» **Bounding box prediction data**:
<<<<

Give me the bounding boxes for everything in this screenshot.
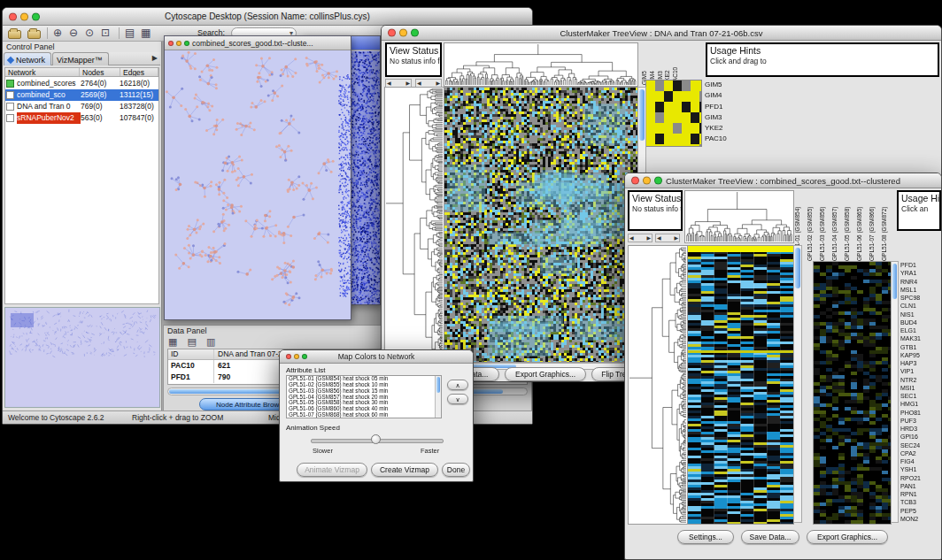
column-label[interactable]: GPL51-03 (GSM856) [819, 190, 831, 261]
attribute-list-item[interactable]: GPL51-07 (GSM868) heat shock 60 min [287, 412, 441, 418]
column-header-edges[interactable]: Edges [120, 68, 158, 76]
gene-label[interactable]: SPC98 [900, 294, 941, 302]
tab-network[interactable]: Network [4, 52, 51, 65]
minimize-icon[interactable] [176, 41, 181, 46]
animate-vizmap-button[interactable]: Animate Vizmap [297, 463, 367, 477]
save-data-button[interactable]: Save Data... [741, 530, 799, 544]
maximize-icon[interactable] [32, 12, 40, 20]
attribute-list-item[interactable]: GPL51-06 (GSM860) heat shock 40 min [287, 406, 441, 412]
save-session-icon[interactable] [27, 30, 41, 39]
row-dendrogram[interactable] [628, 245, 688, 525]
gene-label[interactable]: PAN1 [900, 482, 941, 490]
scroll-left-icon[interactable]: ◀ [629, 234, 634, 242]
network-canvas[interactable] [165, 51, 351, 319]
maximize-icon[interactable] [184, 41, 189, 46]
scroll-right-icon[interactable]: ▶ [436, 80, 440, 87]
column-dendrogram[interactable] [444, 42, 638, 87]
close-icon[interactable] [286, 354, 291, 359]
gene-label[interactable]: BUD4 [900, 318, 941, 326]
attribute-list-item[interactable]: GPL51-02 (GSM855) heat shock 10 min [287, 382, 441, 388]
scroll-right-icon[interactable]: ▶ [405, 80, 410, 87]
gene-label[interactable]: RNR4 [900, 278, 941, 286]
treeview-titlebar[interactable]: ClusterMaker TreeView : combined_scores_… [625, 173, 941, 188]
gene-label[interactable]: KAP95 [900, 351, 941, 359]
move-down-button[interactable]: ∨ [447, 394, 468, 404]
scrollbar-thumb[interactable] [795, 248, 800, 288]
secondary-vscrollbar[interactable] [891, 261, 899, 523]
gene-label[interactable]: TCB3 [900, 498, 941, 506]
mini-hscrollbar[interactable]: ◀ ▶ [628, 234, 652, 242]
export-graphics-button[interactable]: Export Graphics... [807, 530, 888, 544]
network-table-header[interactable]: Network Nodes Edges [4, 67, 159, 77]
column-label[interactable]: GPL51-07 (GSM866) [869, 190, 881, 261]
column-header-nodes[interactable]: Nodes [80, 68, 120, 76]
attribute-list-icon[interactable]: ▤ [187, 336, 199, 347]
heatmap-vscrollbar[interactable] [793, 245, 802, 523]
close-icon[interactable] [631, 177, 639, 185]
network-list-row[interactable]: DNA and Tran 0 769(0) 183728(0) [5, 101, 158, 112]
heatmap-canvas[interactable] [687, 245, 794, 525]
frame-titlebar[interactable]: combined_scores_good.txt--cluste... [165, 36, 351, 50]
scroll-left-icon[interactable]: ◀ [387, 80, 391, 87]
gene-label[interactable]: GPI16 [900, 433, 941, 441]
gene-label[interactable]: FIG4 [900, 457, 941, 465]
attribute-list-item[interactable]: GPL51-01 (GSM854) heat shock 05 min [287, 376, 441, 382]
table-icon[interactable]: ▦ [141, 27, 151, 39]
legend-heatmap[interactable] [645, 80, 702, 147]
animation-speed-slider[interactable] [311, 434, 444, 444]
done-button[interactable]: Done [442, 463, 470, 477]
create-vizmap-button[interactable]: Create Vizmap [371, 463, 438, 477]
maximize-icon[interactable] [302, 354, 307, 359]
settings-button[interactable]: Settings... [677, 530, 734, 544]
close-icon[interactable] [388, 29, 396, 37]
minimize-icon[interactable] [399, 29, 407, 37]
column-label[interactable]: GPL51-06 (GSM865) [856, 190, 869, 261]
gene-label[interactable]: YSH1 [900, 465, 941, 473]
gene-label[interactable]: SEC24 [900, 441, 941, 449]
column-label[interactable]: GIM4 [649, 42, 657, 85]
zoom-selected-icon[interactable]: ⊡ [101, 27, 110, 39]
cytoscape-titlebar[interactable]: Cytoscape Desktop (Session Name: collins… [3, 8, 532, 26]
tab-vizmapper[interactable]: VizMapper™ [52, 52, 109, 65]
secondary-heatmap-canvas[interactable] [813, 261, 892, 525]
gene-label[interactable]: VIP1 [900, 367, 941, 375]
column-label[interactable]: GPL51-08 (GSM872) [881, 190, 893, 261]
gene-label[interactable]: MSI1 [900, 384, 941, 392]
zoom-fit-icon[interactable]: ⊙ [85, 27, 94, 39]
maximize-icon[interactable] [654, 177, 662, 185]
gene-label[interactable]: PUF3 [900, 417, 941, 425]
dialog-titlebar[interactable]: Map Colors to Network [280, 350, 473, 364]
gene-label[interactable]: YRA1 [900, 269, 941, 277]
gene-label[interactable]: HAP3 [900, 359, 941, 367]
zoom-out-icon[interactable]: ⊖ [69, 27, 78, 39]
snapshot-icon[interactable]: ▤ [125, 27, 135, 39]
gene-label[interactable]: SEC1 [900, 392, 941, 400]
column-header-network[interactable]: Network [5, 68, 80, 76]
slider-thumb[interactable] [371, 434, 381, 444]
column-label[interactable]: GPL51-02 (GSM855) [807, 190, 819, 261]
column-label[interactable]: GPL51-05 (GSM858) [844, 190, 856, 261]
scrollbar-thumb[interactable] [639, 89, 645, 141]
scroll-left-icon[interactable]: ◀ [657, 234, 661, 242]
gene-label[interactable]: PHO81 [900, 409, 941, 417]
network-overview-panel[interactable] [4, 307, 160, 408]
attribute-list-item[interactable]: GPL51-04 (GSM857) heat shock 20 min [287, 395, 441, 401]
gene-label[interactable]: HRD3 [900, 425, 941, 433]
attribute-sheet-icon[interactable]: ▥ [206, 336, 219, 347]
row-dendrogram[interactable] [384, 87, 444, 363]
gene-label[interactable]: PFD1 [900, 261, 941, 269]
minimize-icon[interactable] [20, 12, 28, 20]
column-label[interactable]: YKE2 [664, 42, 672, 85]
maximize-icon[interactable] [411, 29, 419, 37]
attribute-select-icon[interactable]: ▦ [168, 336, 181, 347]
gene-label[interactable]: PEP5 [900, 507, 941, 515]
minimize-icon[interactable] [643, 177, 651, 185]
scroll-left-icon[interactable]: ◀ [417, 80, 421, 87]
gene-label[interactable]: GTB1 [900, 343, 941, 351]
mini-hscrollbar[interactable]: ◀ ▶ [655, 234, 680, 242]
network-list-row[interactable]: sRNAPuberNov2 563(0) 107847(0) [5, 112, 158, 124]
scroll-right-icon[interactable]: ▶ [646, 234, 651, 242]
minimize-icon[interactable] [294, 354, 299, 359]
gene-label[interactable]: MAK31 [900, 334, 941, 342]
scrollbar-thumb[interactable] [892, 264, 897, 299]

>>>>

» **EXERCISE BRIEF**:
In the entries above, find the lines containing the word "hscrollbar" and say how many there are, with no other words.

» **OUTPUT**:
2